- Film poster
- Directed by: Courtney Glaude
- Written by: Courtney Glaude
- Produced by: Courtney Glaude; Brandon Bond; Jeremy Green;
- Starring: Mo'Nique
- Cinematography: Gracie Henley
- Edited by: Stanley Hillard Jr.
- Music by: Thomas Dawson Jr.
- Production companies: Hicks Media Productions AWW Entertainment
- Distributed by: BET+
- Release date: February 2, 2023;
- Running time: 96 minutes
- Country: United States
- Language: English

= The Reading (film) =

2023 film by Courtney Glaude

The Reading is a 2023 American supernatural horror-thriller film written and directed by Courtney Glaude in his feature directorial debut. The film stars Mo'Nique as a recently widowed writer Emma Leeden, who details the loss of her family in her new book Invasion. For the press coverage, she agrees to a staged reading by 19-year-old girl (Chasity Sereal) who has spiritual connection. The Reading executive produced by Lee Daniels (who also co-edited the final version) with Mo'Nique and her husband, Sidney Hicks. It's the first time Mo'Nique and Daniels have collaborated on a project after 2009 drama film, Precious. The collaborations of this film ended a 14-year feud between Daniels and Mo'Nique.

The film was released by BET+ on February 2, 2023.

==Plot==
In the opening scene, Emma Leeden (Mo'Nique) survives a brutal home invasion which leaves her two children and husband dead. She later writes a book about the incident and promotes it on a television talk-show. For some social media content, Emma and her manager hire a psychic, Sky Brown (Chasity Sereal), who lives with her mother (Charnele Brown) in order to contact the spirits of her dead family. Sky and her three friends work together in Emma's house. Initially, Emma agrees to this because she doesn't believe in mediums or the ability to communicate with the dead. However, when Sky begins revealing information that no one else should know, Emma becomes visibly agitated. She then places the house on lockdown and shoots one of Sky's friends, Gregory (Ian Haywood), before also killing her manager.

In her house, Emma begins to hunt Sky and her friends in order to kill them. It is later revealed that Emma killed her family in order to become rich and famous.

==Cast==
- Mo'Nique as Emma Leeden
- Chasity Sereal as Sky Brown
- Denisha Hardeman as Jessie
- Ian Haywood as Gregory
- Mcauley Teters as Randy
- Lisa Alavi as Ashley Leeden
- Charnele Brown as Oda Brown
- Cooper Helm as Mathew Leeden
- Maudejanei Alero as Kendell Leeden
- Sara Alavi as Rachel Gates

== Reception==
Sharai Bohannon from Dread Central gave the film 3 of 5 stars praising Mo'Nique's performance, but criticized the action and the second half of the movie writing: "It's a predictable time that refuses to go through any of the more interesting doors it opens.
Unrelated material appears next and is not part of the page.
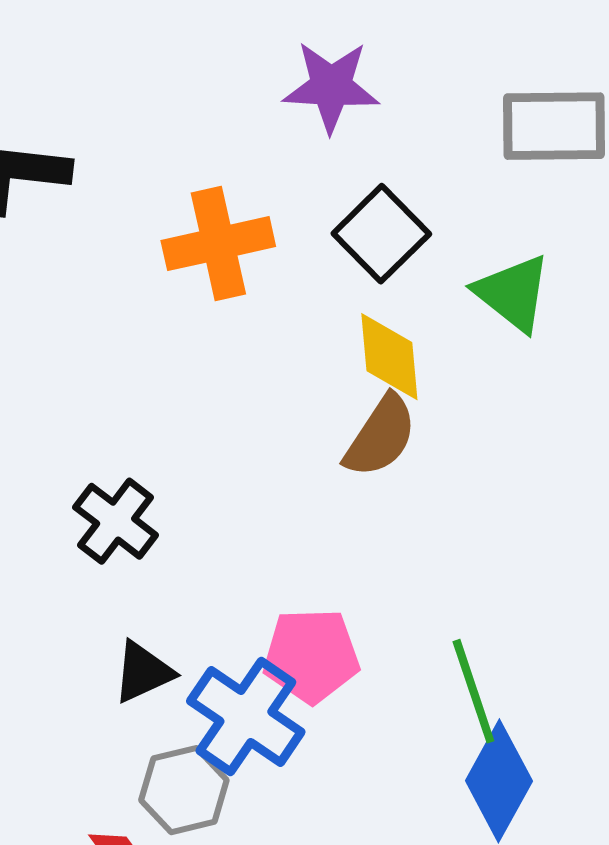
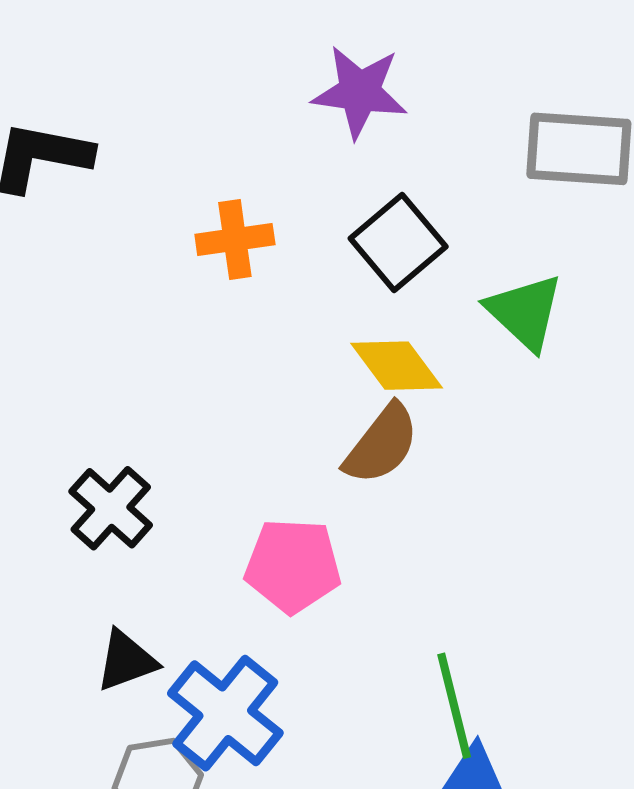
orange cross: (218, 244) -> (235, 240), size x0.7
yellow diamond: (389, 357) -> (397, 366), turned -36
pink pentagon: (311, 656) -> (293, 566), moved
However, it's also a showcase for Mo'Nique to prove that she'd kill it in this genre." Amari Allah from Wherever I Look also praised Mo'Nique's performance but named it B-Movie Horror ovarall writing: "The Reading isn't something to be slotted with the likes of Smile, Barbarian, or the potential classics we got in 2022 theatrically. I wouldn't even say it is on the level of Ma, Octavia Spencer's movie from 2019. It's just a movie with a simple setup, characters who are given a quick sob story, and then the twist hits, and you're watching a bunch of teens you barely know anything about run from someone with a gun, or a knife, with them having no means to escape."